The Difference Between A Bee Swarm And Beehive
Usually when a group of bees are spotted the words “swarm” and “hive” are used interchangeably by someone unaware of bee terminology to describe the sighting; however, these are two very different terms.
The text and images below should help you understand the difference between the two forms of honeybees. And if you are noticing honeybees on your property, referring to this article will be helpful to determine your plan of action on removing the bees.
A beehive (left)(click for larger image) is an established colony with honeycomb that is usually within a structure of some sort. Being enclosed allows the bees and their honeycomb to be protected from predators. Honeycomb is the mecca of the colony as it allows them to store food and produce new bees.
The bees are very protective when they have established honeycomb since it is resource rich. Usually, the hive will not be exposed and only a few bees will be seen entering and exiting the nest (seen below).
The bees within the hive work as a team to develop the nest, collect pollen, and produce enough food to last them through the winter. Although bees do not hibernate, they will become inactive during the colder months and rely on the food produced during the spring and summer.

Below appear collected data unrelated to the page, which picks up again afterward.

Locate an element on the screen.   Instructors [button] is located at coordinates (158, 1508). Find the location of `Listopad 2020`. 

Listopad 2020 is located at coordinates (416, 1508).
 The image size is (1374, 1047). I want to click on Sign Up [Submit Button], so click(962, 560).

Popular areas for hives to nest on properties include trees, irrigation boxes, roof eaves, wall voids, or any cracks/crevices. It is important to have the nest removed by a bee removal professional to avoid injury from stings – bees will become aggressive if they feel threatened.
The best way to describe a swarm is a group of bees that are in between homes. During the springtime, a portion of the bees will leave the nest due to overcrowding and search for a new nesting location. This can continue until June or July. The new group will huddle together surrounding the queen and send off a few bees to scout the proximity for an ideal living environment to build a new colony, hence their title of “scout bees”.
At this point, a swarm (right) has not developed any honeycomb and is the reason why swarms are usually docile. It is not recommended to provoke the swarm but generally a swarm of any size is harmless, even though the large cluster of bees appears intimidating.
Since honeybees are looking for a new place to live, the mass of bees will remain in an open space and rest on a tree, fence line, car, etc. is only temporary while the scout bees search for their next nesting spot.
If you have a swarm on your property, you can be assured they will leave within a couple of days. However, keep a close eye on the swarm to be sure that the location they permanently move to is not inside your home. If not, there should be no need to call a bee removal specialist, just wait a couple of days.